++++ Provided material ++++
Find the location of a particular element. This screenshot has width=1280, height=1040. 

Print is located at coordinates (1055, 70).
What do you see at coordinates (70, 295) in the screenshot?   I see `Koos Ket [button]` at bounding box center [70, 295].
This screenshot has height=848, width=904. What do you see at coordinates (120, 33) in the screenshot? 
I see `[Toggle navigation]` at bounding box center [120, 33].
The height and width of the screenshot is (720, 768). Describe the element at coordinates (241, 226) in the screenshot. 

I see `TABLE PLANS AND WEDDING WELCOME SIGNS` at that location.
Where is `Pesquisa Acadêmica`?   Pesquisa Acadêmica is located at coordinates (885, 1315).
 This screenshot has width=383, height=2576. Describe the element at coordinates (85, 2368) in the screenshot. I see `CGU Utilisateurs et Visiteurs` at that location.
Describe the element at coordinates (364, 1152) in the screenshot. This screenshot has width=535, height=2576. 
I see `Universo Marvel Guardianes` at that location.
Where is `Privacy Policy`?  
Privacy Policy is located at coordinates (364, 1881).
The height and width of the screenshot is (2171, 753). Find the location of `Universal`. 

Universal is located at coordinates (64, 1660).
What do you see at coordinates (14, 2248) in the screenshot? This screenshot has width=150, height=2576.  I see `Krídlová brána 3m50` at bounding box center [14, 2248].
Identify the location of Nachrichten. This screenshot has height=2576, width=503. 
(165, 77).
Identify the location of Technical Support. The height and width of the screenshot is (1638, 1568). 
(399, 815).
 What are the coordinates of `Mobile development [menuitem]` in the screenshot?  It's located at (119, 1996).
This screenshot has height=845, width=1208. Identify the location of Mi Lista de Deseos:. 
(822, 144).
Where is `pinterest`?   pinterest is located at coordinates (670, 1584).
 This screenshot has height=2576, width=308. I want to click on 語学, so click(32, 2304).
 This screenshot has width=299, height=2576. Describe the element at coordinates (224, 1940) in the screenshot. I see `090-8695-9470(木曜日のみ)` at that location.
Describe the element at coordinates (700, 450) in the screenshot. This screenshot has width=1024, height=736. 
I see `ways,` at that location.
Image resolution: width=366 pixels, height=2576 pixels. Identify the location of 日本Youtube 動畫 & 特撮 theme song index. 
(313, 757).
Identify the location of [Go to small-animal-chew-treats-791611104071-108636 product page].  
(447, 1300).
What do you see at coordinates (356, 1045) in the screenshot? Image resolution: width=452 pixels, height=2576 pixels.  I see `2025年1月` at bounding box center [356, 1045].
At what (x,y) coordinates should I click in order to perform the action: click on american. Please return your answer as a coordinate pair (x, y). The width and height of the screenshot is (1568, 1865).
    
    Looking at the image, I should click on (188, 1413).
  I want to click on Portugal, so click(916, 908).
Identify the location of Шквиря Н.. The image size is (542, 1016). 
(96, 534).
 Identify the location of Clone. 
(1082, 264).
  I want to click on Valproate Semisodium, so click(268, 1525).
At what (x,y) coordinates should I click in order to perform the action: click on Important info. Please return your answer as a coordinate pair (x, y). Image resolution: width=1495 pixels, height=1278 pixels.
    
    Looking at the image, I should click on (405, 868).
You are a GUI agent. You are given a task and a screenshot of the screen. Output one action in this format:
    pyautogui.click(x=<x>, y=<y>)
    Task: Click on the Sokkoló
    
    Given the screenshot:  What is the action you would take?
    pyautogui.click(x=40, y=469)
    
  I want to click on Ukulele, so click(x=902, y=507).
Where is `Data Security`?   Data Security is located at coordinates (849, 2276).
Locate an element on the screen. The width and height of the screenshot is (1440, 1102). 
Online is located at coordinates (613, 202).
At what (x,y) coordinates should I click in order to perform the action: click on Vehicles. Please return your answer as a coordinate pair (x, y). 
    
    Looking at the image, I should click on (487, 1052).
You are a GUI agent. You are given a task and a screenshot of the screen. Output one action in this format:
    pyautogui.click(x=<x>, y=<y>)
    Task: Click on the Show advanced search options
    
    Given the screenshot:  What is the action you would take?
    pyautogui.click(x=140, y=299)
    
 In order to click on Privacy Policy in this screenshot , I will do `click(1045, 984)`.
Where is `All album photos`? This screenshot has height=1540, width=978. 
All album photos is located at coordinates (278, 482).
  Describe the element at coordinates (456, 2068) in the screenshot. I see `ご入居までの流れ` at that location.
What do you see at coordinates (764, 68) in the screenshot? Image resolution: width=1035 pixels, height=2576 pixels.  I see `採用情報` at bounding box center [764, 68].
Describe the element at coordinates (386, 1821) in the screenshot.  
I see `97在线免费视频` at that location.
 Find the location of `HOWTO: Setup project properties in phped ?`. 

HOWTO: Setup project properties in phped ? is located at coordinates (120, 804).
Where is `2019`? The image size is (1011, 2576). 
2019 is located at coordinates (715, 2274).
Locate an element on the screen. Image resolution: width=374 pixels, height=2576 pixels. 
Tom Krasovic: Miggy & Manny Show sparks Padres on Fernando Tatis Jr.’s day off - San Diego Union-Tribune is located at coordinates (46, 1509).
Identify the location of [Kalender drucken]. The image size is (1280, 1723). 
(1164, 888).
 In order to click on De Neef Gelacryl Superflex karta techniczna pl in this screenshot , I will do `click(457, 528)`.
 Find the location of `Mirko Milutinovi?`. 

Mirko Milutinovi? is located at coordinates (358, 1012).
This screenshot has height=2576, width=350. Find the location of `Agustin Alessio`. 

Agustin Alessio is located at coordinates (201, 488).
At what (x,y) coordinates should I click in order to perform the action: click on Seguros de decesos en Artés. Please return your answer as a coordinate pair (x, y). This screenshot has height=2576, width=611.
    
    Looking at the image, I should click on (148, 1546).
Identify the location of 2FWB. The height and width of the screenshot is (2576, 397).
++++
■ **Task item**: Reproduce the full set of entries above exactly, without dropping a line.

■ **Answer section**:
Find the location of a particular element. This screenshot has width=1280, height=1040. 

Print is located at coordinates (1055, 70).
What do you see at coordinates (70, 295) in the screenshot?   I see `Koos Ket [button]` at bounding box center [70, 295].
This screenshot has height=848, width=904. What do you see at coordinates (120, 33) in the screenshot? 
I see `[Toggle navigation]` at bounding box center [120, 33].
The height and width of the screenshot is (720, 768). Describe the element at coordinates (241, 226) in the screenshot. 

I see `TABLE PLANS AND WEDDING WELCOME SIGNS` at that location.
Where is `Pesquisa Acadêmica`?   Pesquisa Acadêmica is located at coordinates (885, 1315).
 This screenshot has width=383, height=2576. Describe the element at coordinates (85, 2368) in the screenshot. I see `CGU Utilisateurs et Visiteurs` at that location.
Describe the element at coordinates (364, 1152) in the screenshot. This screenshot has width=535, height=2576. 
I see `Universo Marvel Guardianes` at that location.
Where is `Privacy Policy`?  
Privacy Policy is located at coordinates (364, 1881).
The height and width of the screenshot is (2171, 753). Find the location of `Universal`. 

Universal is located at coordinates (64, 1660).
What do you see at coordinates (14, 2248) in the screenshot? This screenshot has width=150, height=2576.  I see `Krídlová brána 3m50` at bounding box center [14, 2248].
Identify the location of Nachrichten. This screenshot has height=2576, width=503. 
(165, 77).
Identify the location of Technical Support. The height and width of the screenshot is (1638, 1568). 
(399, 815).
 What are the coordinates of `Mobile development [menuitem]` in the screenshot?  It's located at (119, 1996).
This screenshot has height=845, width=1208. Identify the location of Mi Lista de Deseos:. 
(822, 144).
Where is `pinterest`?   pinterest is located at coordinates (670, 1584).
 This screenshot has height=2576, width=308. I want to click on 語学, so click(32, 2304).
 This screenshot has width=299, height=2576. Describe the element at coordinates (224, 1940) in the screenshot. I see `090-8695-9470(木曜日のみ)` at that location.
Describe the element at coordinates (700, 450) in the screenshot. This screenshot has width=1024, height=736. 
I see `ways,` at that location.
Image resolution: width=366 pixels, height=2576 pixels. Identify the location of 日本Youtube 動畫 & 特撮 theme song index. 
(313, 757).
Identify the location of [Go to small-animal-chew-treats-791611104071-108636 product page].  
(447, 1300).
What do you see at coordinates (356, 1045) in the screenshot? Image resolution: width=452 pixels, height=2576 pixels.  I see `2025年1月` at bounding box center [356, 1045].
At what (x,y) coordinates should I click in order to perform the action: click on american. Please return your answer as a coordinate pair (x, y). The width and height of the screenshot is (1568, 1865).
    
    Looking at the image, I should click on (188, 1413).
  I want to click on Portugal, so click(916, 908).
Identify the location of Шквиря Н.. The image size is (542, 1016). 
(96, 534).
 Identify the location of Clone. 
(1082, 264).
  I want to click on Valproate Semisodium, so click(268, 1525).
At what (x,y) coordinates should I click in order to perform the action: click on Important info. Please return your answer as a coordinate pair (x, y). Image resolution: width=1495 pixels, height=1278 pixels.
    
    Looking at the image, I should click on (405, 868).
You are a GUI agent. You are given a task and a screenshot of the screen. Output one action in this format:
    pyautogui.click(x=<x>, y=<y>)
    Task: Click on the Sokkoló
    
    Given the screenshot:  What is the action you would take?
    pyautogui.click(x=40, y=469)
    
  I want to click on Ukulele, so click(x=902, y=507).
Where is `Data Security`?   Data Security is located at coordinates (849, 2276).
Locate an element on the screen. The width and height of the screenshot is (1440, 1102). 
Online is located at coordinates (613, 202).
At what (x,y) coordinates should I click in order to perform the action: click on Vehicles. Please return your answer as a coordinate pair (x, y). 
    
    Looking at the image, I should click on (487, 1052).
You are a GUI agent. You are given a task and a screenshot of the screen. Output one action in this format:
    pyautogui.click(x=<x>, y=<y>)
    Task: Click on the Show advanced search options
    
    Given the screenshot:  What is the action you would take?
    pyautogui.click(x=140, y=299)
    
 In order to click on Privacy Policy in this screenshot , I will do `click(1045, 984)`.
Where is `All album photos`? This screenshot has height=1540, width=978. 
All album photos is located at coordinates (278, 482).
  Describe the element at coordinates (456, 2068) in the screenshot. I see `ご入居までの流れ` at that location.
What do you see at coordinates (764, 68) in the screenshot? Image resolution: width=1035 pixels, height=2576 pixels.  I see `採用情報` at bounding box center [764, 68].
Describe the element at coordinates (386, 1821) in the screenshot.  
I see `97在线免费视频` at that location.
 Find the location of `HOWTO: Setup project properties in phped ?`. 

HOWTO: Setup project properties in phped ? is located at coordinates (120, 804).
Where is `2019`? The image size is (1011, 2576). 
2019 is located at coordinates (715, 2274).
Locate an element on the screen. Image resolution: width=374 pixels, height=2576 pixels. 
Tom Krasovic: Miggy & Manny Show sparks Padres on Fernando Tatis Jr.’s day off - San Diego Union-Tribune is located at coordinates (46, 1509).
Identify the location of [Kalender drucken]. The image size is (1280, 1723). 
(1164, 888).
 In order to click on De Neef Gelacryl Superflex karta techniczna pl in this screenshot , I will do `click(457, 528)`.
 Find the location of `Mirko Milutinovi?`. 

Mirko Milutinovi? is located at coordinates (358, 1012).
This screenshot has height=2576, width=350. Find the location of `Agustin Alessio`. 

Agustin Alessio is located at coordinates (201, 488).
At what (x,y) coordinates should I click in order to perform the action: click on Seguros de decesos en Artés. Please return your answer as a coordinate pair (x, y). This screenshot has height=2576, width=611.
    
    Looking at the image, I should click on (148, 1546).
Identify the location of 2FWB. The height and width of the screenshot is (2576, 397).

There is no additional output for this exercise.